Für dieses Programm müssen sich auch die Ripkens, inzwischen waren die beiden verheiratet, beworben haben, und nach einer erfolgreichen Bewerbung dauerte es meist nur einige Monate, bis die Reise losging. Die Auswanderer versammelten sich im „Bremer Überseeheim“ in Bremen-Lesum, einer Anlage mit vormals bis zu 101 Unterkunftshäusern, einer großen Gepäckhalle, einer Festhalle sowie Küchengebäuden.

Von dort ging es zum Bahnhof Bremen-Vegesack und weiter mit dem Zug nach Cuxhaven, wo die „Castel Felice“ auf sie wartete. Über dieses Schiff, das zwischen 1952 und 1970 über 100.000 Einwanderer nach Australien beförderte, kann in der englischen Wikipedia nachgelesen werden.
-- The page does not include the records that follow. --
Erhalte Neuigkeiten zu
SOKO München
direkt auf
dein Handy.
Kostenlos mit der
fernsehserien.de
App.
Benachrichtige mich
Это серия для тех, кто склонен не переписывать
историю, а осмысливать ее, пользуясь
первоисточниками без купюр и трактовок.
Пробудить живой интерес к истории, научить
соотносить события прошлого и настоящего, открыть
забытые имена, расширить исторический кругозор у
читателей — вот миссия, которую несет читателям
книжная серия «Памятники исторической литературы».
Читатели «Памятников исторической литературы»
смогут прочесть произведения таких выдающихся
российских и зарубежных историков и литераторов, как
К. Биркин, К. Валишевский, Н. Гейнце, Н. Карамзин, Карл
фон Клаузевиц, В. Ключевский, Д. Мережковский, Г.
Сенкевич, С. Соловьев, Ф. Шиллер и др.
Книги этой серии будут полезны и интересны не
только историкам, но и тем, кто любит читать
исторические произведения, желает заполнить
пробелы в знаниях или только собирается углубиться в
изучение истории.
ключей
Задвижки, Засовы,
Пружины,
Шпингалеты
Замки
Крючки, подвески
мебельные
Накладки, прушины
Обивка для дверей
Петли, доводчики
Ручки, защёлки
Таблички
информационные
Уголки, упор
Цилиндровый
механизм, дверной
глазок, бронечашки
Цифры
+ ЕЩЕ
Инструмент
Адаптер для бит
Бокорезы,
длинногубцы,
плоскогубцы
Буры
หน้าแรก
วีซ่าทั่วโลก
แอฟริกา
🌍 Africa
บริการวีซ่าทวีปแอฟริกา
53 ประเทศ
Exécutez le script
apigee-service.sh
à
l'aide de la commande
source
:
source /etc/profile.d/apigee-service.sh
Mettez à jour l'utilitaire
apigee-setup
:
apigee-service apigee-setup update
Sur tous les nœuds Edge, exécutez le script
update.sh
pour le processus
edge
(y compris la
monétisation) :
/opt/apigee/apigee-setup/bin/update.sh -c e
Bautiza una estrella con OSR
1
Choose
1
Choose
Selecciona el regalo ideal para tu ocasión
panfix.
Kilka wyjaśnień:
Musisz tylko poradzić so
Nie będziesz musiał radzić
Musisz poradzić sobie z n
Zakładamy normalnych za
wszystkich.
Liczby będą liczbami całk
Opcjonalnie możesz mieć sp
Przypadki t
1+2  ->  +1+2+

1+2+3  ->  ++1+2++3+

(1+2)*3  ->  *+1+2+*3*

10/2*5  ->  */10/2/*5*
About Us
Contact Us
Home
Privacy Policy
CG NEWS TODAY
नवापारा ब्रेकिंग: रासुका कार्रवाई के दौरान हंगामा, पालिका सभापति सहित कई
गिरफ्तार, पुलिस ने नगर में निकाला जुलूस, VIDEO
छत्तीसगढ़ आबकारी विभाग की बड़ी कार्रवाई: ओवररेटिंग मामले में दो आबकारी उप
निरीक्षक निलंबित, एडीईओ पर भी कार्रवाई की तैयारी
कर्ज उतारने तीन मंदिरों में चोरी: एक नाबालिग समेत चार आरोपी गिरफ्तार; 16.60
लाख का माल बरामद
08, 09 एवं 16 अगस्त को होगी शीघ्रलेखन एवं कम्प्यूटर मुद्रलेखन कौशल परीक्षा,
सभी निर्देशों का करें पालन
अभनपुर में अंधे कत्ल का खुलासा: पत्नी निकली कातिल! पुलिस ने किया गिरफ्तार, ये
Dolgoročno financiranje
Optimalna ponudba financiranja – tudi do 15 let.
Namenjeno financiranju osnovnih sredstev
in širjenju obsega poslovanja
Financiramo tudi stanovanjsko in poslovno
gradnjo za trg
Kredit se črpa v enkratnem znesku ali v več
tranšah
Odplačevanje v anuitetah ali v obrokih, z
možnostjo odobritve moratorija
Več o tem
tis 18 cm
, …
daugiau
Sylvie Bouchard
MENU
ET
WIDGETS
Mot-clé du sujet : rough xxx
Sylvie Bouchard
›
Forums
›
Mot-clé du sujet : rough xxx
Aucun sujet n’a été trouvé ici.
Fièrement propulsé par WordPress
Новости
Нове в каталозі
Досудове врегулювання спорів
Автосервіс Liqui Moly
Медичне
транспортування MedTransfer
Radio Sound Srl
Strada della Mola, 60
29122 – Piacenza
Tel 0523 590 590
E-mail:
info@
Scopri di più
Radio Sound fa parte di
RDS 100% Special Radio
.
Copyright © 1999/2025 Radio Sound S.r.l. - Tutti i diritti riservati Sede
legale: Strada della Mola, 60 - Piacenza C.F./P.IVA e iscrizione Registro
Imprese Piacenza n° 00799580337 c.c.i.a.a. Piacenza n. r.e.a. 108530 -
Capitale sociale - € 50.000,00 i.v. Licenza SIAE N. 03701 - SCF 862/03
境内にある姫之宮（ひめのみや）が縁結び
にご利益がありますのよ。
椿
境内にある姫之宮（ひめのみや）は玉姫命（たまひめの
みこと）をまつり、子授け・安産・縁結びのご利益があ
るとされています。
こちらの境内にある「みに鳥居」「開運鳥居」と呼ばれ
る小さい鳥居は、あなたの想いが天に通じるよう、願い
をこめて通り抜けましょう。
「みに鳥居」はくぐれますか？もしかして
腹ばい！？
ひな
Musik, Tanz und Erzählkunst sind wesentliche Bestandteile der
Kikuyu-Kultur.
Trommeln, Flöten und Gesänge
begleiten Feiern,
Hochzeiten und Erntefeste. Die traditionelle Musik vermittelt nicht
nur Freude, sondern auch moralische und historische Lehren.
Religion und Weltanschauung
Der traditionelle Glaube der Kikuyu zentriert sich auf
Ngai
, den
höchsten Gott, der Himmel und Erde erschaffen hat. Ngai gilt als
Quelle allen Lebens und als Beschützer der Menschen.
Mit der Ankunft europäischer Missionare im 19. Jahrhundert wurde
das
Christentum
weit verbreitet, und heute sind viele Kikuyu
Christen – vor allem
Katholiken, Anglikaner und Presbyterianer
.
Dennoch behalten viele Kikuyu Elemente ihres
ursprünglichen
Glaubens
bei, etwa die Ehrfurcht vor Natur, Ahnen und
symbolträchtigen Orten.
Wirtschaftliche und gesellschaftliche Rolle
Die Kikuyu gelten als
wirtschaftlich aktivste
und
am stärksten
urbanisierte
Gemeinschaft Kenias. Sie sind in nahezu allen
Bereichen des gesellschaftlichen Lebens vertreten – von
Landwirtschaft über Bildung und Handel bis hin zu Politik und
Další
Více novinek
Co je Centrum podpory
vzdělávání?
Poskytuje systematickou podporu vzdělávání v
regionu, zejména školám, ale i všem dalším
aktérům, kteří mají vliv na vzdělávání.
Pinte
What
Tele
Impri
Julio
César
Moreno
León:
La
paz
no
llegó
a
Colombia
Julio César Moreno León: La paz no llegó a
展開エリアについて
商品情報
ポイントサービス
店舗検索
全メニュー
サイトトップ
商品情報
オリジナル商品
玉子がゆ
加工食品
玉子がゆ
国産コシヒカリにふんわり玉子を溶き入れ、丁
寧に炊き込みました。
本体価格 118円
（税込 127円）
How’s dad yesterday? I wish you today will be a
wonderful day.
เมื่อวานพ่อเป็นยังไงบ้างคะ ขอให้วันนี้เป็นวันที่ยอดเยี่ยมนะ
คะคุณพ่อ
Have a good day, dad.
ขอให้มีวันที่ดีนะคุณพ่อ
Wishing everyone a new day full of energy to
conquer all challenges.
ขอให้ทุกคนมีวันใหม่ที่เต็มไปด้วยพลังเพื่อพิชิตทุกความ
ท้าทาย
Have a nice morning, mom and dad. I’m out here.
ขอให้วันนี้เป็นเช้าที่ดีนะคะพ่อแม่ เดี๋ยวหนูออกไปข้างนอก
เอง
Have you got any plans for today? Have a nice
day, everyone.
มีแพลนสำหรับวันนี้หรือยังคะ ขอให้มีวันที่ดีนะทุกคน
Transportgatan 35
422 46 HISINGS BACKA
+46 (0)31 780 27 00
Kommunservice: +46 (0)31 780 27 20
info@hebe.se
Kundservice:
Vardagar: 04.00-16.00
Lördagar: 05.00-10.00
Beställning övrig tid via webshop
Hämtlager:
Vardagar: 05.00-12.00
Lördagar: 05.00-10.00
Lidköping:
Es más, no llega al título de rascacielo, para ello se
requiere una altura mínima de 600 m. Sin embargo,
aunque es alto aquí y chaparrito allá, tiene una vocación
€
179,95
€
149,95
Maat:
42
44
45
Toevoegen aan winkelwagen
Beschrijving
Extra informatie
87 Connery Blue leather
In einem Auswandererbericht von 1955 heißt es, dass eine Blaskapelle „Muss i denn zum Städtele hinaus“, „Auf Wiedersehen“, usw. spielte, dann begann das erste Abenteuer, die 7-wöchige Schiffsreise. Die Chronistin berichtete: „Nachdem wir unsere Schiffskarten vorgezeigt hatten, wurden wir durch eine große Halle geschleust und erblickten dann am Ausgang der Halle die „Castel Felice“. Ich war von der Größe des Schiffskörpers richtig benommen, aber ehe ich es ganz von außen bewundern konnte, wurde ich schon in das Innere des schwimmenden Riesen geschoben. (…) Das Schiff ist ein kleines Wunderwerk. Es gibt hier alles, was sich das verwöhnteste Herz nur denken kann: Schwimmbassin, Tanzsaal (erstklassige italienische Tanzkapelle), Tagesräume, 6 Bars usw., Ess-Säle gibt es im A- und im B-Deck. Ich habe in keinem Hotel, das ich bisher besucht habe, eine luxuriösere Einrichtung der Speisesäle gesehen.“ Unter Deck war es dann etwas spartanischer für die 18-jährige Einzelreisende: „20 Betten!!, kein Schrank, über den Betten Rohre und andere Unebenheiten. Ich erwischte ein Bett in der Nähe des Bullauges und kletterte mit Hilfe einer Leiter auf ein Oberbett. Obwohl der „Schlafsaal“ eng ist, kann man ihn doch nicht ganz verdammen, da er hübsch angestrichen ist, und die Betten sehr gute Matratzen aufweisen. Rohre und Haken dienen als Kleiderschrank.“ Aber sie wusste ihren nachfolgenden Eltern auch mitzuteilen: „Manche Ehepaare haben eine Kabine im A-Deck erwischt, die ganz süß eingerichtet sind. Schrank, 2 Betten, kleiner Tisch mit 2 Sesselstühlen, kleines Fenster mit dem gleichen Stoff für Gardinen, der auf den Betten als Bettdecke wiederzufinden ist. Fußboden dunkelgrün angestrichen, Decke und Wände hellgrün. Hoffentlich kriegt ihr eine solche nette Kabine.“

Ähnlich dürfte es 1959 für die vierköpfige Familie Ripken gewesen sein, und ungewohnt für alle der zumeist aus einfacheren Verhältnissen stammenden Auswanderer der Hotel-Komfort während der Reise. Ungewohnt und erschwerend allerdings auch die Erfahrungen mit der Seekrankheit, vom „Maulregen“ schrieb sie.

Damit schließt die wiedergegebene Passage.